• _Aim of the exercise_
Repeat the entries below exactly. Drop the pictures.

[Items from a data source]
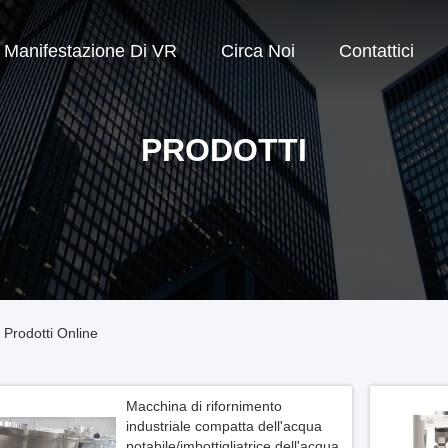
Manifestazione Di VR
Circa Noi
Contattici
PRODOTTI
Prodotti Online
Macchina di rifornimento
industriale compatta dell'acqua
potabile/imbottigliatrice dell'acqua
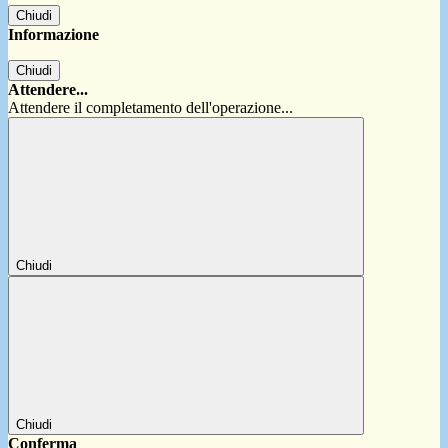
Chiudi
Informazione
Chiudi
Attendere...
Attendere il completamento dell'operazione...
Chiudi
Chiudi
Conferma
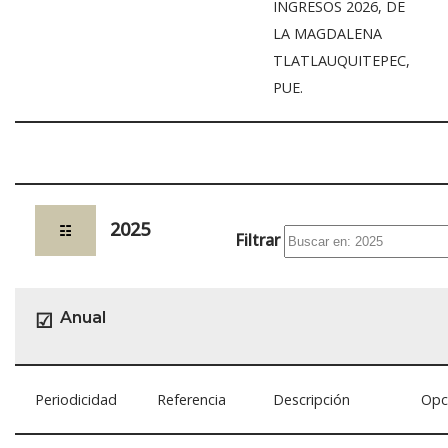
INGRESOS 2026, DE
LA MAGDALENA
TLATLAUQUITEPEC,
PUE.
2025
☷
Filtrar
Anual
☑
Periodicidad
Referencia
Descripción
Opc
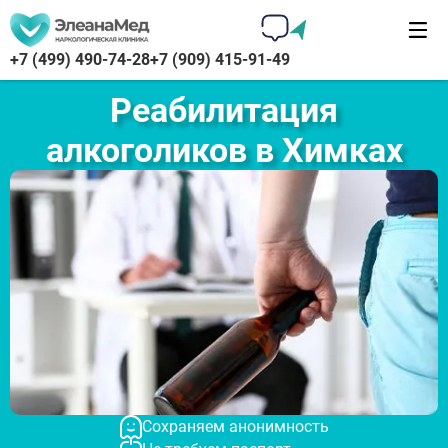
+7 (499) 490-74-28
+7 (909) 415-91-49
Реабилитация
алкоголиков в Химках
Сохраняем анонимность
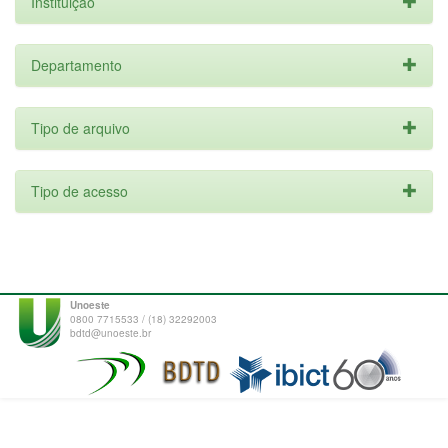
Instituição
Departamento
Tipo de arquivo
Tipo de acesso
Unoeste
0800 7715533 / (18) 32292003
bdtd@unoeste.br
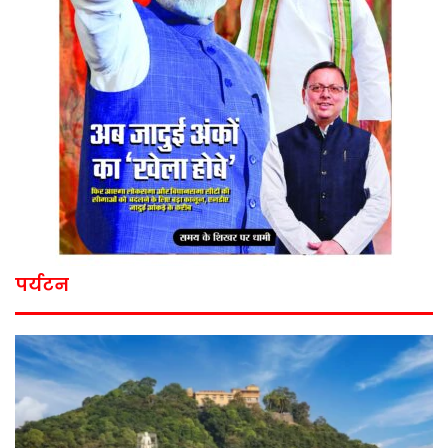
पर्यटन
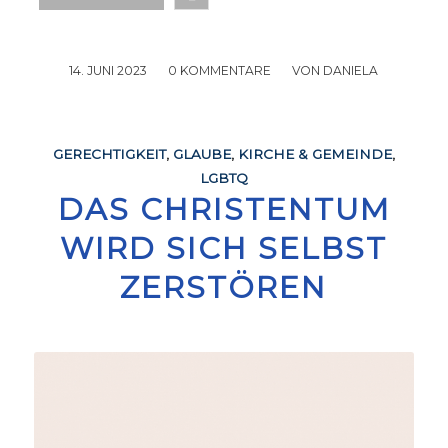
14. JUNI 2023
/
0 KOMMENTARE
/
VON
DANIELA
GERECHTIGKEIT
,
GLAUBE
,
KIRCHE & GEMEINDE
,
LGBTQ
DAS CHRISTENTUM
WIRD SICH SELBST
ZERSTÖREN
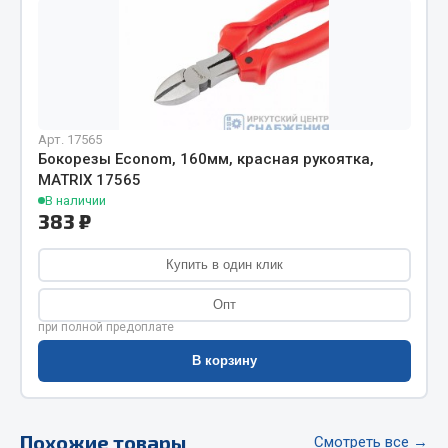
Фитинги
Штуцеры
Весь раздел
Арт. 17565
Инструмент
Бокорезы Econom, 160мм, красная рукоятка,
MATRIX 17565
В наличии
Автомобильный инструмент
383 ₽
Измерительный инструмент
Крепежный инструмент
Купить в один клик
Режущий инструмент
Опт
Силовое оборудование
при полной предоплате
Слесарный инструмент
В корзину
Столярный инструмент
Показать ещё
Похожие товары
Смотреть все →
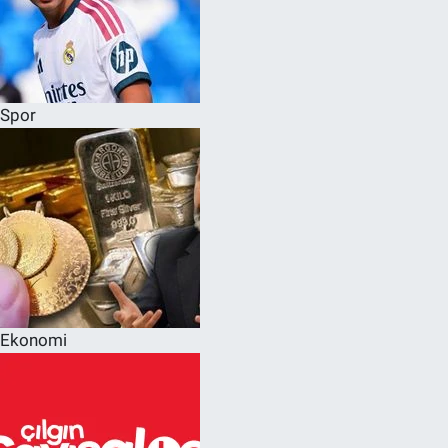
Spor
Ekonomi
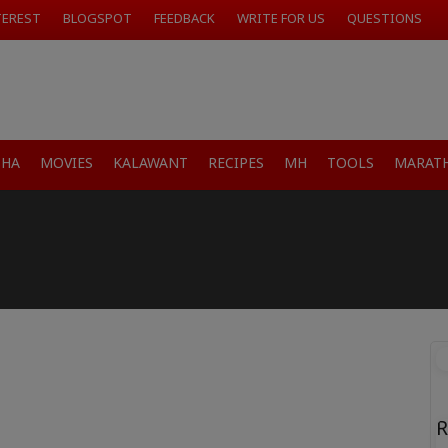
TEREST
BLOGSPOT
FEEDBACK
WRITE FOR US
QUESTIONS
SHA
MOVIES
KALAWANT
RECIPES
MH
TOOLS
MARATH
R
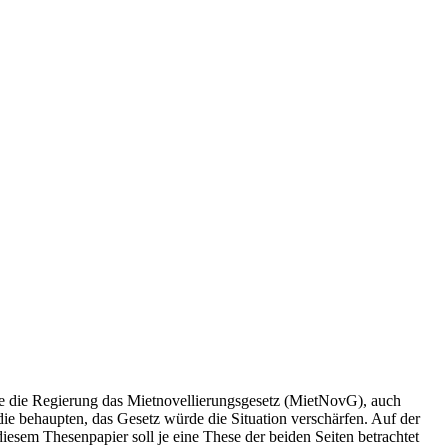
te die Regierung das Mietnovellierungsgesetz (MietNovG), auch
die behaupten, das Gesetz würde die Situation verschärfen. Auf der
iesem Thesenpapier soll je eine These der beiden Seiten betrachtet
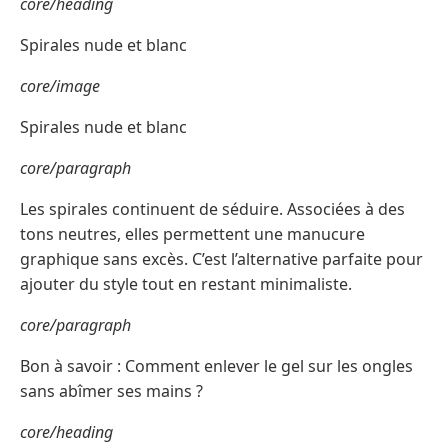
core/heading
Spirales nude et blanc
core/image
Spirales nude et blanc
core/paragraph
Les spirales continuent de séduire. Associées à des
tons neutres, elles permettent une manucure
graphique sans excès. C’est l’alternative parfaite pour
ajouter du style tout en restant minimaliste.
core/paragraph
Bon à savoir : Comment enlever le gel sur les ongles
sans abîmer ses mains ?
core/heading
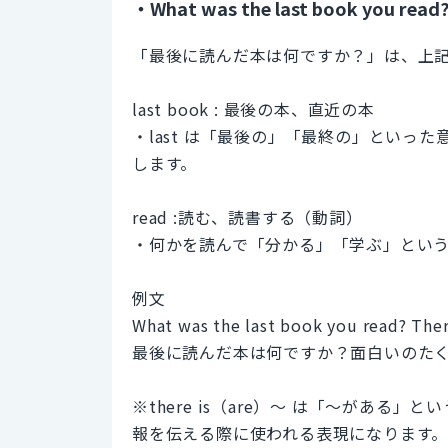
・What was the last book you read
「最後に読んだ本は何ですか？」は、上
last book : 最後の本、直近の本
・last は「最後の」「最終の」といっ
します。
read :読む、読書する（動詞）
・何かを読んで「分かる」「学ぶ」とい
例文
What was the last book you read? There
最後に読んだ本は何ですか？面白いのた
※there is（are）〜 は「〜があ
報を伝える際に使われる表現になります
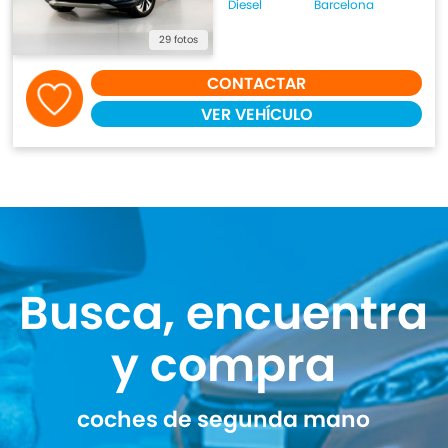
Diesel
Barcelona
29 fotos
CONTACTAR
VER VEHÍCULO
Busca, encuentra
y compra
coches de segunda mano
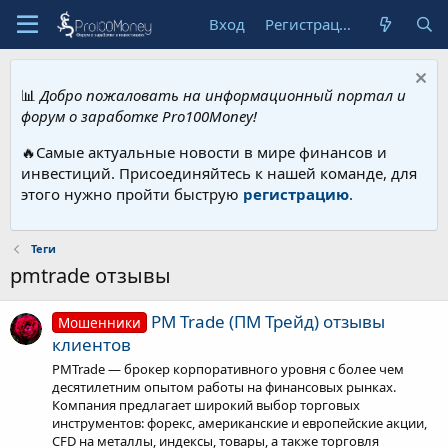
Вход
Регистрация
📊
Добро пожаловать на информационный портал и
форум о заработке Pro100Money!
🔥Самые актуальные новости в мире финансов и
инвестиций. Присоединяйтесь к нашей команде, для
этого нужно пройти быструю
регистрацию
.
Теги
pmtrade отзывы
PM Trade (ПМ Трейд) отзывы
Мошенники
клиентов
PMTrade — брокер корпоративного уровня с более чем
десятилетним опытом работы на финансовых рынках.
Компания предлагает широкий выбор торговых
инструментов: форекс, американские и европейские акции,
CFD на металлы, индексы, товары, а также торговля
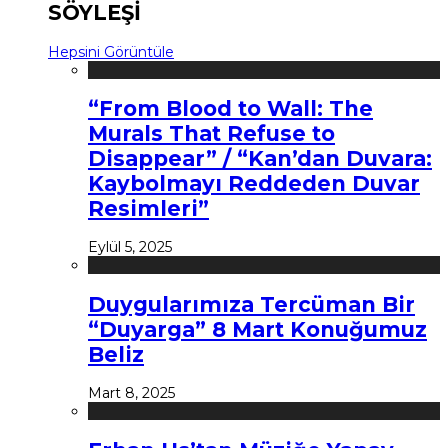
SÖYLEŞİ
Hepsini Görüntüle
“From Blood to Wall: The
Murals That Refuse to
Disappear” / “Kan’dan Duvara:
Kaybolmayı Reddeden Duvar
Resimleri”
Eylül 5, 2025
Duygularımıza Tercüman Bir
“Duyarga” 8 Mart Konuğumuz
Beliz
Mart 8, 2025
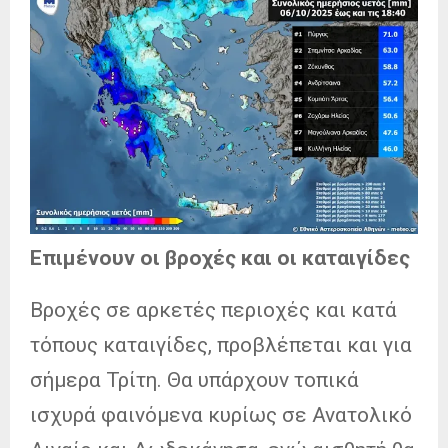
Επιμένουν οι βροχές και οι καταιγίδες
Βροχές σε αρκετές περιοχές και κατά
τόπους καταιγίδες, προβλέπεται και για
σήμερα Τρίτη. Θα υπάρχουν τοπικά
ισχυρά φαινόμενα κυρίως σε Ανατολικό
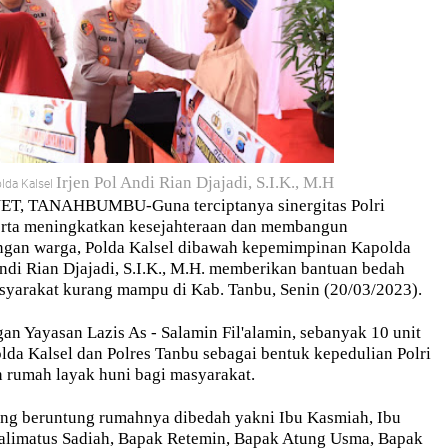
Irjen Pol Andi Rian Djajadi, S.I.K., M.H
lda Kalsel
, TANAHBUMBU-Guna terciptanya sinergitas Polri
erta meningkatkan kesejahteraan dan membangun
ngan warga, Polda Kalsel dibawah kepemimpinan Kapolda
Andi Rian Djajadi, S.I.K., M.H. memberikan bantuan bedah
yarakat kurang mampu di Kab. Tanbu, Senin (20/03/2023).
n Yayasan Lazis As - Salamin Fil'alamin, sebanyak 10 unit
lda Kalsel dan Polres Tanbu sebagai bentuk kepedulian Polri
rumah layak huni bagi masyarakat.
ng beruntung rumahnya dibedah yakni Ibu Kasmiah, Ibu
alimatus Sadiah, Bapak Retemin, Bapak Atung Usma, Bapak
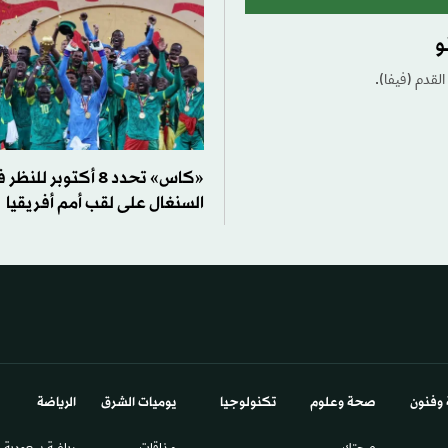
و
القدم (فيفا).
«كاس» تحدد 8 أكتوبر 
السنغال على لقب أمم أفريقيا
 وفنون
صحة وعلوم
تكنولوجيا
يوميات الشرق​
الرياضة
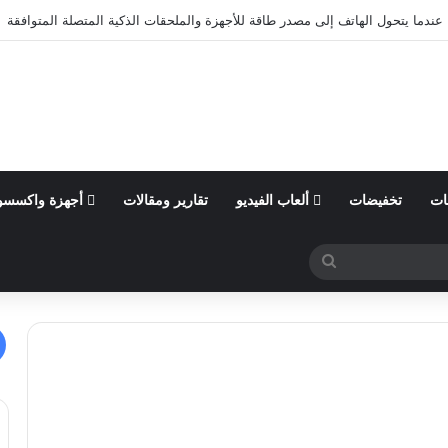
عندما يتحول الهاتف إلى مصدر طاقة للأجهزة والملحقات الذكية المتصلة المتوافقة
ات
تخفيضات
ألعاب الفيديو
تقارير ومقالات
أجهزة واكسسو
بحث
عن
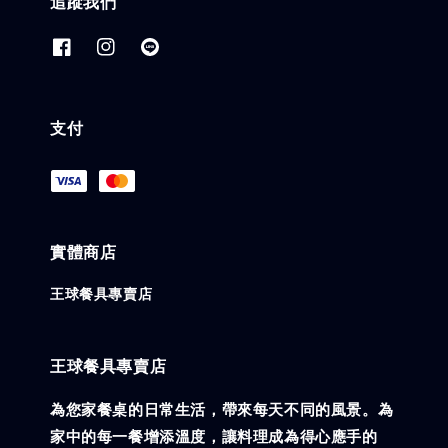
追蹤我們
支付
實體商店
王球餐具專賣店
王球餐具專賣店
為您家餐桌的日常生活，帶來每天不同的風景。為
家中的每一餐增添溫度，讓料理成為得心應手的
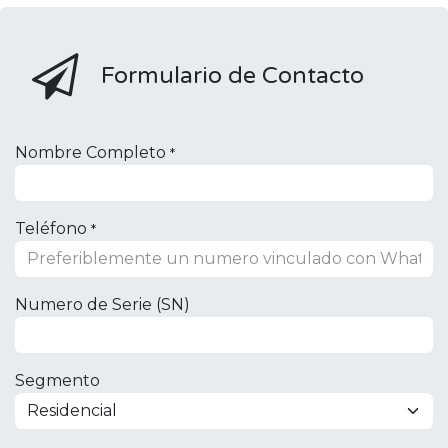
Formulario de Contacto
Nombre Completo
*
Teléfono
*
Numero de Serie (SN)
Segmento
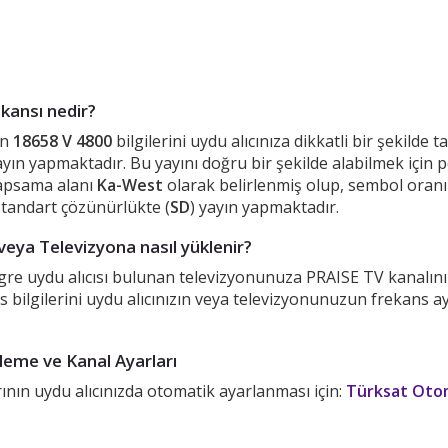
kansı nedir?
in
18658 V 4800
bilgilerini uydu alıcınıza dikkatli bir şekilde
ın yapmaktadır. Bu yayını doğru bir şekilde alabilmek için 
Kapsama alanı
Ka-West
olarak belirlenmiş olup, sembol oranı
standart çözünürlükte (
SD
) yayın yapmaktadır.
veya Televizyona nasıl yüklenir?
egre uydu alıcısı bulunan televizyonunuza PRAISE TV kanalını
s bilgilerini uydu alıcınızın veya televizyonunuzun frekans 
eme ve Kanal Ayarları
nın uydu alıcınızda otomatik ayarlanması için:
Türksat Otom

• _Answer section_
Manifestazione Di VR
Circa Noi
Contattici
PRODOTTI
Prodotti Online
Macchina di rifornimento
industriale compatta dell'acqua
potabile/imbottigliatrice dell'acqua
Chiudi
Informazione
Chiudi
Attendere...
Attendere il completamento dell'operazione...
Chiudi
Chiudi
Conferma
INGRESOS 2026, DE
LA MAGDALENA
TLATLAUQUITEPEC,
PUE.
2025
☷
Filtrar
Anual
☑
Periodicidad
Referencia
Descripción
Opc
+7 (499) 490-74-28
+7 (909) 415-91-49
Реабилитация
алкоголиков в Химках
Сохраняем анонимность
Instituição
Departamento
Tipo de arquivo
Tipo de acesso
Unoeste
0800 7715533 / (18) 32292003
bdtd@unoeste.br
पर्यटन
14. JUNI 2023
/
0 KOMMENTARE
/
VON
DANIELA
GERECHTIGKEIT
,
GLAUBE
,
KIRCHE & GEMEINDE
,
LGBTQ
DAS CHRISTENTUM
WIRD SICH SELBST
ZERSTÖREN
Фитинги
Штуцеры
Весь раздел
Арт. 17565
Инструмент
Бокорезы Econom, 160мм, красная рукоятка,
MATRIX 17565
В наличии
Автомобильный инструмент
383 ₽
Измерительный инструмент
Крепежный инструмент
Купить в один клик
Режущий инструмент
Опт
Силовое оборудование
при полной предоплате
Слесарный инструмент
В корзину
Столярный инструмент
Показать ещё
Похожие товары
Смотреть все →
Spor
Ekonomi
TEREST
BLOGSPOT
FEEDBACK
WRITE FOR US
QUESTIONS
SHA
MOVIES
KALAWANT
RECIPES
MH
TOOLS
MARATH
R
te die Regierung das Mietnovellierungsgesetz (MietNovG), auch
die behaupten, das Gesetz würde die Situation verschärfen. Auf der
iesem Thesenpapier soll je eine These der beiden Seiten betrachtet
core/heading
Spirales nude et blanc
core/image
Spirales nude et blanc
core/paragraph
Les spirales continuent de séduire. Associées à des
tons neutres, elles permettent une manucure
graphique sans excès. C’est l’alternative parfaite pour
ajouter du style tout en restant minimaliste.
core/paragraph
Bon à savoir : Comment enlever le gel sur les ongles
sans abîmer ses mains ?
core/heading
・What was the last book you read
「最後に読んだ本は何ですか？」は、上
last book : 最後の本、直近の本
・last は「最後の」「最終の」といっ
します。
read :読む、読書する（動詞）
・何かを読んで「分かる」「学ぶ」とい
例文
What was the last book you read? There
最後に読んだ本は何ですか？面白いのた
※there is（are）〜 は「〜があ
報を伝える際に使われる表現になります
Diesel
Barcelona
29 fotos
CONTACTAR
VER VEHÍCULO
Busca, encuentra
y compra
coches de segunda mano
Вход
Регистрация
📊
Добро пожаловать на информационный портал и
форум о заработке Pro100Money!
🔥Самые актуальные новости в мире финансов и
инвестиций. Присоединяйтесь к нашей команде, для
этого нужно пройти быструю
регистрацию
.
Теги
pmtrade отзывы
PM Trade (ПМ Трейд) отзывы
Мошенники
клиентов
PMTrade — брокер корпоративного уровня с более чем
десятилетним опытом работы на финансовых рынках.
Компания предлагает широкий выбор торговых
инструментов: форекс, американские и европейские акции,
CFD на металлы, индексы, товары, а также торговля
SÖYLEŞİ
Hepsini Görüntüle
“From Blood to Wall: The
Murals That Refuse to
Disappear” / “Kan’dan Duvara:
Kaybolmayı Reddeden Duvar
Resimleri”
Eylül 5, 2025
Duygularımıza Tercüman Bir
“Duyarga” 8 Mart Konuğumuz
Beliz
Mart 8, 2025
Επιμένουν οι βροχές και οι καταιγίδες
Βροχές σε αρκετές περιοχές και κατά
τόπους καταιγίδες, προβλέπεται και για
σήμερα Τρίτη. Θα υπάρχουν τοπικά
ισχυρά φαινόμενα κυρίως σε Ανατολικό
Irjen Pol Andi Rian Djajadi, S.I.K., M.H
lda Kalsel
, TANAHBUMBU-Guna terciptanya sinergitas Polri
erta meningkatkan kesejahteraan dan membangun
ngan warga, Polda Kalsel dibawah kepemimpinan Kapolda
Andi Rian Djajadi, S.I.K., M.H. memberikan bantuan bedah
yarakat kurang mampu di Kab. Tanbu, Senin (20/03/2023).
n Yayasan Lazis As - Salamin Fil'alamin, sebanyak 10 unit
lda Kalsel dan Polres Tanbu sebagai bentuk kepedulian Polri
rumah layak huni bagi masyarakat.
ng beruntung rumahnya dibedah yakni Ibu Kasmiah, Ibu
alimatus Sadiah, Bapak Retemin, Bapak Atung Usma, Bapak
و
القدم (فيفا).
«كاس» تحدد 8 أكتوبر 
السنغال على لقب أمم أفريقيا
 وفنون
صحة وعلوم
تكنولوجيا
يوميات الشرق​
الرياضة
عندما يتحول الهاتف إلى مصدر طاقة للأجهزة والملحقات الذكية المتصلة المتوافقة
ات
تخفيضات
ألعاب الفيديو
تقارير ومقالات
أجهزة واكسسو
بحث
عن
追蹤我們
支付
實體商店
王球餐具專賣店
王球餐具專賣店
為您家餐桌的日常生活，帶來每天不同的風景。為
家中的每一餐增添溫度，讓料理成為得心應手的
Formulario de Contacto
Nombre Completo
*
Teléfono
*
Numero de Serie (SN)
Segmento
kansı nedir?
in
18658 V 4800
bilgilerini uydu alıcınıza dikkatli bir şekilde
ın yapmaktadır. Bu yayını doğru bir şekilde alabilmek için 
Kapsama alanı
Ka-West
olarak belirlenmiş olup, sembol oranı
standart çözünürlükte (
SD
) yayın yapmaktadır.
veya Televizyona nasıl yüklenir?
egre uydu alıcısı bulunan televizyonunuza PRAISE TV kanalını
s bilgilerini uydu alıcınızın veya televizyonunuzun frekans 
eme ve Kanal Ayarları
nın uydu alıcınızda otomatik ayarlanması için:
Türksat Otom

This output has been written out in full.